Nunca foi tão evidente que o capitalismo está velho e cansado. Está vendo a cova e já não tem forças para saltar por cima dela. Não estamos nem um pouco interessados em pular nesta cova para salvá-lo, nem em pagar o preço da barbárie generalizada que seu colapso pode vir a acarretar. A questão é: não há saída para a burguesia. Aliás, a questão é: só há saída com a saída de cena da burguesia. Depois de tanto ter sido anunciado o fim das utopias, a morte do socialismo, e tantas outras baboseiras, é o seu inverso que se mostra verdadeiro: nunca foi tão necessário traçar uma estratégia que aponte para uma alternativa real para a humanidade. Não se pode seguir na luta apenas por conquistas pontuais, trata-se de construir um projeto que permita que cada luta esteja ligada à necessidade de que os próprios trabalhadores assumam o controle da sociedade. Esta estratégia precisa levar em conta que o capitalismo brasileiro tem suas particularidades, e a principal delas é que irá morrer deixando como herança uma série de problemas que ele próprio deveria ter resolvido. Nos deixará tendo que enfrentar, por exemplo, o latifúndio, inço que em outros países já foi enfrentado séculos atrás pela própria burguesia. Esta estratégia precisa levar em consideração que é preciso criar condições para o desenvolvimento do socialismo, que o socialismo será construído por gente, que essa gente precisa pegar o destino nas mãos, e que para isso é necessário partir das questões concretas e mais sentidas pelo povo. Cabe uma ressalva fundamental: partir das questões mais sentidas é completamente diferente de lutar apenas pelas questões mais sentidas, como se assim, "naturalmente", fôssemos chegar ao socialismo. Nosso dever histórico é lutar pelo socialismo, nossa condição histórica é partir da realidade concreta, do capitalismo como ele existe no Brasil. 

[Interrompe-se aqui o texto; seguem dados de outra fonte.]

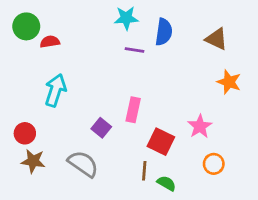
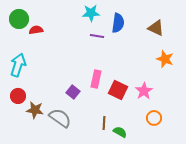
cyan arrow: (55, 90) -> (18, 65), moved
red square: (161, 142) -> (118, 90), moved
brown star: (33, 161) -> (35, 110), moved

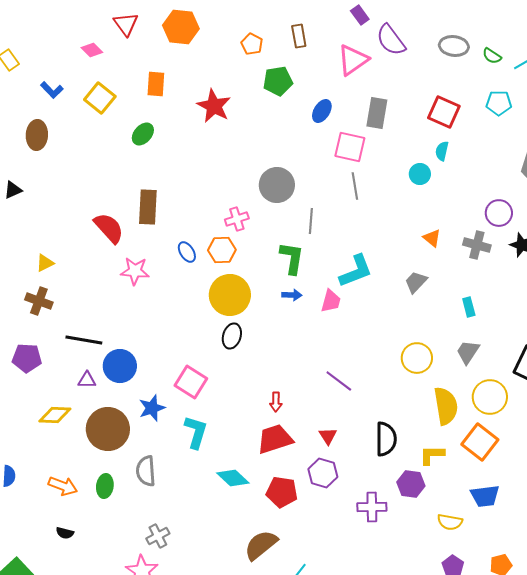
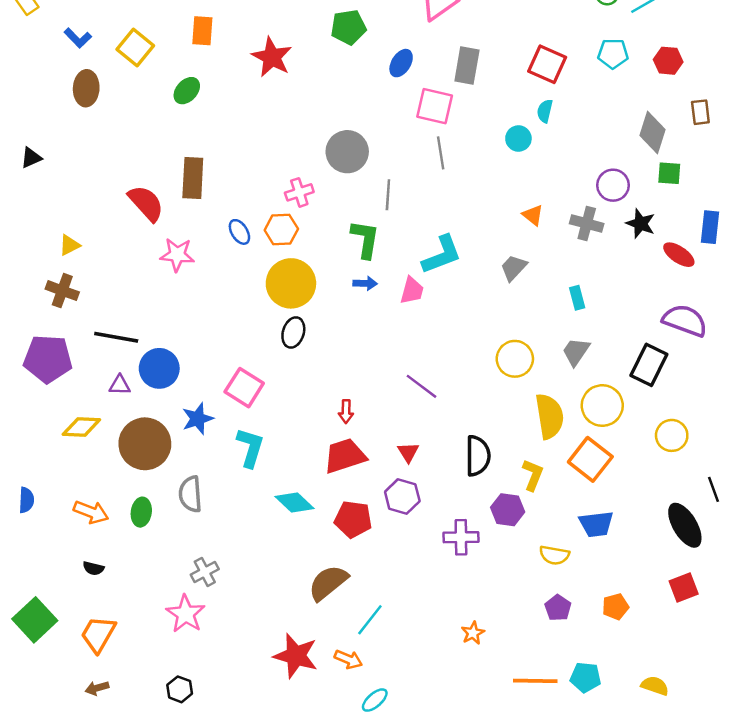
brown ellipse: (37, 135) -> (86, 88), moved
purple pentagon: (27, 358) -> (48, 359), size x1.4
yellow L-shape: (432, 455) -> (533, 475), turned 112

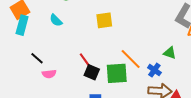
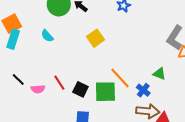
yellow square: (104, 20) -> (96, 38), turned -30
black line: (37, 58) -> (18, 80), moved
red line: (85, 60) -> (59, 83), moved

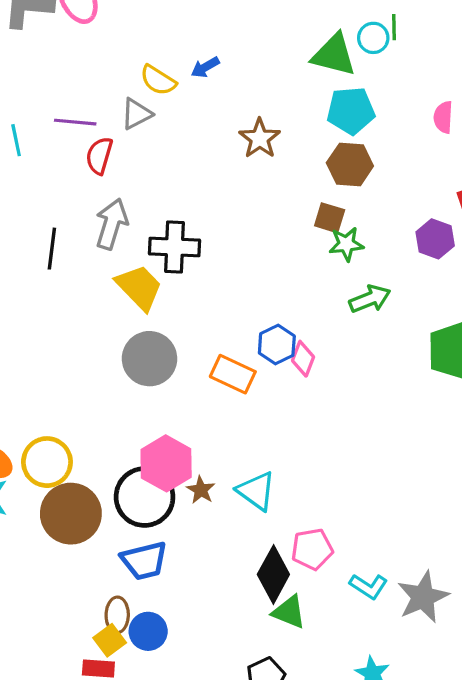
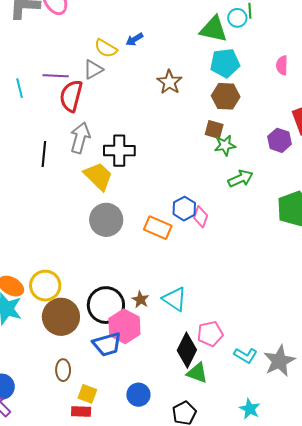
red semicircle: (99, 156) -> (71, 96), size x1.4
pink hexagon: (166, 463) -> (124, 326), moved
brown ellipse: (117, 615) -> (63, 370), moved
blue circle: (148, 631) -> (138, 395), moved
yellow square: (110, 640) -> (87, 394), turned -30

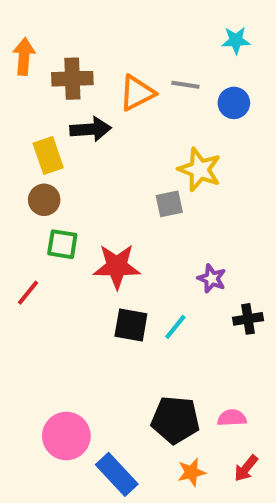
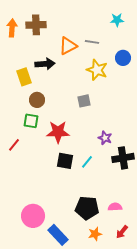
brown cross: (72, 79) -> (36, 25), moved
blue circle: (234, 103) -> (123, 58), moved
yellow star: (200, 170) -> (97, 70), moved
brown circle: (44, 200) -> (37, 100), moved
black cross: (248, 319) -> (123, 158), size x1.5

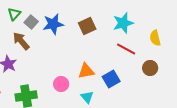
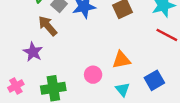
blue square: (111, 79) -> (154, 80), moved

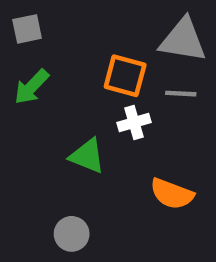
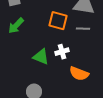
white cross: (134, 123) -> (62, 52), moved

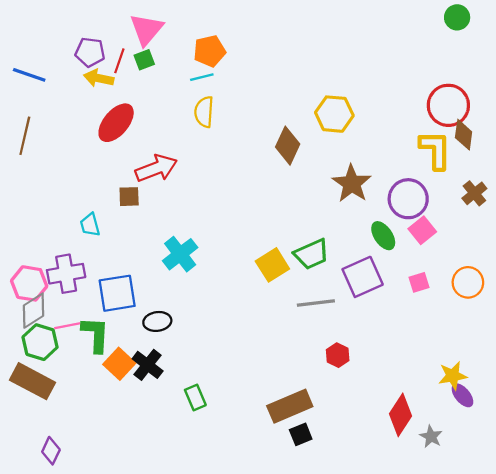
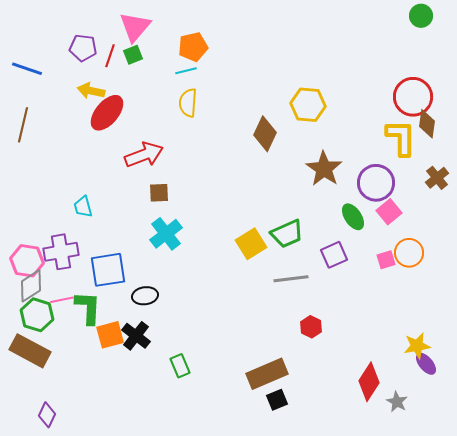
yellow arrow: (99, 78) -> (91, 91), moved
brown square: (129, 197) -> (159, 193), moved
purple square: (363, 277) -> (334, 255), size x0.7
orange circle: (468, 282) -> (409, 253), moved
orange square: (119, 364) -> (110, 335), turned 32

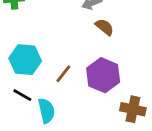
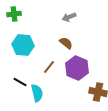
brown semicircle: (105, 27) -> (66, 43), moved
cyan hexagon: (25, 60) -> (23, 45), moved

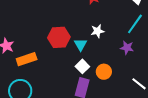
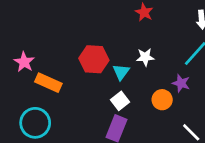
orange rectangle: (27, 59) -> (48, 83), turned 36
orange circle: (104, 72) -> (162, 100), moved

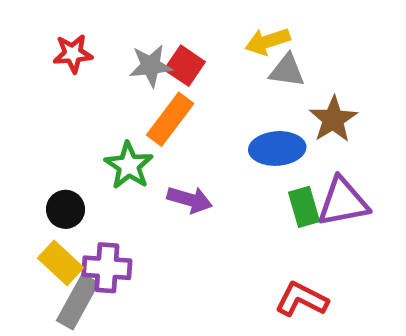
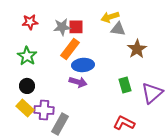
red square: (185, 66) -> (76, 27), turned -35
blue ellipse: (277, 148) -> (83, 65), moved
green star: (129, 166) -> (27, 56), moved
purple triangle: (343, 202) -> (152, 93), moved, turned -30
gray rectangle: (78, 302) -> (60, 124), moved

A últimas medidas do governo Dilma com relação às greves, e mais os 100 bi, constituem, de certa forma, a expressão de qual capitalismo é esse. Os 100 bi foram entregues pelo estado à burguesia porque o próprio estado é burguês (assim como o atual governo) e, no Brasil, autocrático. Eram 100bi que, em tempos "normais", a burguesia deixaria de expropriar diretamente do povo. Mas em tempos de crise ela não pode abrir mão de nada e a tendência é que sua posição de parasita se evidencie ainda mais. Nossa tarefa é reconquistar o que é nosso: "expropriar os expropriadores", porque adaptando aquele ditado popular (com o perdão pelo massacre da rima): expropriador que expropria expropriador tem 100 bilhões de perdão.